A lot of the fun also comes from the protagonists’ earnest personalities and bonds. Take for instance Jesus’s excitability and eagerness to spend money, while Buddha has to be the more financially conscious one and hold him back. Jesus’s amusing fondness for the extravagant also shows in his love of Christmas, which he doesn’t realize is a celebration of his birthday– he thinks it’s all about Santa, and really, can you blame him? Buddha’s goings back-and-forth between serious spiritual matters and just trying to relax are also relatable and fun to read about.

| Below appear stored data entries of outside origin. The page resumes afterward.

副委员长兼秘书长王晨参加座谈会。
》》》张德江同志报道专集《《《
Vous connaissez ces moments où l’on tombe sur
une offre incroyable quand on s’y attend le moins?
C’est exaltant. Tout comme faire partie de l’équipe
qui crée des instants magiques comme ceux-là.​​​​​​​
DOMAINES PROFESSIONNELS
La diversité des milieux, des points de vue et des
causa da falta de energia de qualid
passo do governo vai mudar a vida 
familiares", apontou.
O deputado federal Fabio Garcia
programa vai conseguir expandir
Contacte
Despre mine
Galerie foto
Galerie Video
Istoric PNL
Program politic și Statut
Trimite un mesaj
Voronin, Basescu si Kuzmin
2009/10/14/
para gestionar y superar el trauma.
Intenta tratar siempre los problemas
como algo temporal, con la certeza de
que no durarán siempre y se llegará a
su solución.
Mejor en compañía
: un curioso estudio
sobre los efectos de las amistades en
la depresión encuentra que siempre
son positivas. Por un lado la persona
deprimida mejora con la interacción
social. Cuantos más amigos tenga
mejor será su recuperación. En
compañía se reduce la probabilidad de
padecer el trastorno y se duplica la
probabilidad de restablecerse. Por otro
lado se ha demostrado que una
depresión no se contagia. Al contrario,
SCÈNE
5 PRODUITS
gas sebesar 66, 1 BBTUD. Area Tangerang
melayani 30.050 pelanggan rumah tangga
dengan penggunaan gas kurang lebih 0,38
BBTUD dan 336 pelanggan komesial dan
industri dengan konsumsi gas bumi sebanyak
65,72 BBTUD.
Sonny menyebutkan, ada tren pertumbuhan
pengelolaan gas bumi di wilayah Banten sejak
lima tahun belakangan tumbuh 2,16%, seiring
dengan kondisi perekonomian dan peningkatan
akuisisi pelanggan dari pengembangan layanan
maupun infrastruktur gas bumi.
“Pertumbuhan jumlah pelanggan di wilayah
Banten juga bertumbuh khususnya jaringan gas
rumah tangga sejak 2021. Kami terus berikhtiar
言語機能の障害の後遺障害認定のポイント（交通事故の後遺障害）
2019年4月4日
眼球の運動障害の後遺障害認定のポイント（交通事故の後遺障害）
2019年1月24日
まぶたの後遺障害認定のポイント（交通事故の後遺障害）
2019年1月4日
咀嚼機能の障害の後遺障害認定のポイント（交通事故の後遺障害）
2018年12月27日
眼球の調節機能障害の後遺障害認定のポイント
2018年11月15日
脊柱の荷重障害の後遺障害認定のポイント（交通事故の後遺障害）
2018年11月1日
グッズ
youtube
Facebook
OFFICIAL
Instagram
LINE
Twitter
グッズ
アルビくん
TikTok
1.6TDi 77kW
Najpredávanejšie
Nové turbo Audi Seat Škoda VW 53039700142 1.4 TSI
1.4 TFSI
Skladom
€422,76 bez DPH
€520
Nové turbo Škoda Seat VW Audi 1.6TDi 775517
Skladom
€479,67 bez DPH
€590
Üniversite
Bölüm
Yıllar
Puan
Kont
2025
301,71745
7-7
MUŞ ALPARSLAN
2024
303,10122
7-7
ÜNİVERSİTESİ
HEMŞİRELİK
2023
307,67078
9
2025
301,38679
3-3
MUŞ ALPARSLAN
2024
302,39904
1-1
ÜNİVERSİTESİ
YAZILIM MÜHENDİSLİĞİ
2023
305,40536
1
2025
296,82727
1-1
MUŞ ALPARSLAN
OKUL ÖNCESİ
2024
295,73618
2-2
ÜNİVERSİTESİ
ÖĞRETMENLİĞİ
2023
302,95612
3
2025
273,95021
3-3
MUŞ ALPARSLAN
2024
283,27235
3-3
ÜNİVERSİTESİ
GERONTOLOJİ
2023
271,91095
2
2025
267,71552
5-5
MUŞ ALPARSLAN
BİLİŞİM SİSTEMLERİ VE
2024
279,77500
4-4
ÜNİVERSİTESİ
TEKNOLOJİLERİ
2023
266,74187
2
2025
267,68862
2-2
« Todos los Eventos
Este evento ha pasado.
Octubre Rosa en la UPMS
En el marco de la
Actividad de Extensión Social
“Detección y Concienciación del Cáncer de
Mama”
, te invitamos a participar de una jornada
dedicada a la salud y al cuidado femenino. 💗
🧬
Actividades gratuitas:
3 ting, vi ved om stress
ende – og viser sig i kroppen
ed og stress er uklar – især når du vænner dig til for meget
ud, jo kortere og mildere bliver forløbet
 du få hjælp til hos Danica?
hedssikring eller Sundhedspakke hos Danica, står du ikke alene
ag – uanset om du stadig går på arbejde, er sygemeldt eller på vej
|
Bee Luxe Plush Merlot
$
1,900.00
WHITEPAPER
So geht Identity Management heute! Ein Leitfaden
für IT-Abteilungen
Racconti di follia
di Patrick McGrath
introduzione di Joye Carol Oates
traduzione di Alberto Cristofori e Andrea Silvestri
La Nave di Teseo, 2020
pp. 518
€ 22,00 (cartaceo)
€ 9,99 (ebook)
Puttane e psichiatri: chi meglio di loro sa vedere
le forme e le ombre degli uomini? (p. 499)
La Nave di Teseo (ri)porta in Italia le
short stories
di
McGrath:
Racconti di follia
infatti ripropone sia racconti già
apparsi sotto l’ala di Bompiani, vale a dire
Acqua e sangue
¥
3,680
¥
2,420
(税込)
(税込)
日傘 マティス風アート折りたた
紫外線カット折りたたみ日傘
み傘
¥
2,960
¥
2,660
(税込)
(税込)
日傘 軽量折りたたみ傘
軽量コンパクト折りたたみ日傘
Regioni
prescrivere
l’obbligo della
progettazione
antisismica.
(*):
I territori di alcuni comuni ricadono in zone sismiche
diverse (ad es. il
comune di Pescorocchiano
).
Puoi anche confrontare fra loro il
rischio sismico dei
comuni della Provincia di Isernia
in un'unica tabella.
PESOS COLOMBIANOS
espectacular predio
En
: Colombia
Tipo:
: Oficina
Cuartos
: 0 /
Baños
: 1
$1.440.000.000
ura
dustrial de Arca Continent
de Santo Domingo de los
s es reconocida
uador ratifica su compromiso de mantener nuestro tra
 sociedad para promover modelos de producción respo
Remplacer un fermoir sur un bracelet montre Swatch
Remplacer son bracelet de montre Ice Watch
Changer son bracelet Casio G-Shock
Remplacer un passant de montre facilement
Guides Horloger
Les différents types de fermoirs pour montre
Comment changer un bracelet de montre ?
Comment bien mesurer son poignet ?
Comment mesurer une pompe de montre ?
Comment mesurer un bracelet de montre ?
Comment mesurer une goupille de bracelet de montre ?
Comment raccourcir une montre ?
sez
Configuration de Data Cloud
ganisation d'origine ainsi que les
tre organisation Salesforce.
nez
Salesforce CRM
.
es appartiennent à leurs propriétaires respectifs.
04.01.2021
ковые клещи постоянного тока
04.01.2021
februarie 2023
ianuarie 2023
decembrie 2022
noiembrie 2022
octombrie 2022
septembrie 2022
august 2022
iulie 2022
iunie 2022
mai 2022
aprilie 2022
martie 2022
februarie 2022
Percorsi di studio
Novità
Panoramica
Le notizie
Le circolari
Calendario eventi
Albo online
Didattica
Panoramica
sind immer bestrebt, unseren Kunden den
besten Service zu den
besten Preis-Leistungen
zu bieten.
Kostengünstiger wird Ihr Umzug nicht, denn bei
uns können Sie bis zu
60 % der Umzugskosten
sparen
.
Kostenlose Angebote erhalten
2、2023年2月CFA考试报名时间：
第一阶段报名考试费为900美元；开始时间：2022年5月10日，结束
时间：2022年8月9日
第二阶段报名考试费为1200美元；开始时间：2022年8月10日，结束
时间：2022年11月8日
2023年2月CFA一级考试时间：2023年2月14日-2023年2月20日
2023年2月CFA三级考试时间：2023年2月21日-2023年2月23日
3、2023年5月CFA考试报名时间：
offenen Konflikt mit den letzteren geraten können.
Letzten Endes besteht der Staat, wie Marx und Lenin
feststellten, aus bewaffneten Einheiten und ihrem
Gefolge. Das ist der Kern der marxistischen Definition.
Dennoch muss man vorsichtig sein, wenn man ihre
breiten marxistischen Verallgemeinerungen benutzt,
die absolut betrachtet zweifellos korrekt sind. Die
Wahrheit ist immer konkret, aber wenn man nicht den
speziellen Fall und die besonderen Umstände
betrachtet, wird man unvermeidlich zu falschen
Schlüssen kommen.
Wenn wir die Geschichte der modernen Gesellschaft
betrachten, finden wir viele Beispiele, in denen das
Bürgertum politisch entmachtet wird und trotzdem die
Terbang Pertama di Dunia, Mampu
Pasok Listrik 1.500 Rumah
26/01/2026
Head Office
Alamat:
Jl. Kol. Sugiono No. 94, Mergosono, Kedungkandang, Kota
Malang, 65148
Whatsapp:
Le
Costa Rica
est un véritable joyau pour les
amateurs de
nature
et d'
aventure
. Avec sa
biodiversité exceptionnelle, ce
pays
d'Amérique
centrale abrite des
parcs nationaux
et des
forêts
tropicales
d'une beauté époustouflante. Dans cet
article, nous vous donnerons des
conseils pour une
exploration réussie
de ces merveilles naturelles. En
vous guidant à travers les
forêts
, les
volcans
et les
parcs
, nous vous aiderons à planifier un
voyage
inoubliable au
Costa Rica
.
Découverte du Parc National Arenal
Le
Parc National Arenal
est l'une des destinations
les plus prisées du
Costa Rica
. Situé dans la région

The pair’s banter with each other is well-written and flows quickly, smoothly linking one joke to the next. With that said, it’s the moments where they go out of their way to assist or be kind to one another that shine the brightest. Despite all their heavenly significance, these iterations of the characters are lovable due to how well they’ve been humanized. All the light commentary on modern society’s strangeness and doing the right thing wouldn’t be nearly as affecting otherwise.
Art-wise, this volume is similar to the series’s debut: clean, functional, and heavy on physical comedy. Seeing the son of God make so many over-the-top facial expressions, from pouting to laid-back joy, is a lot of fun. The flow of the humor, and events in general, from panel to panel is polished and effective. These aren’t the most groundbreaking or unique visuals you’ll ever see, but they consistently impress where it matters most.
Once again, Saint Young Men entertains by mixing the sacred and the silly without ever feeling too edgy or cynical. Jesus and Buddha’s adventures in this volume are among the series’s funniest to date, and religious lore references get used in very creative ways. Of course, the odd gag might be a bit less amusing than the others, but there are no flops here– just an earnest good time.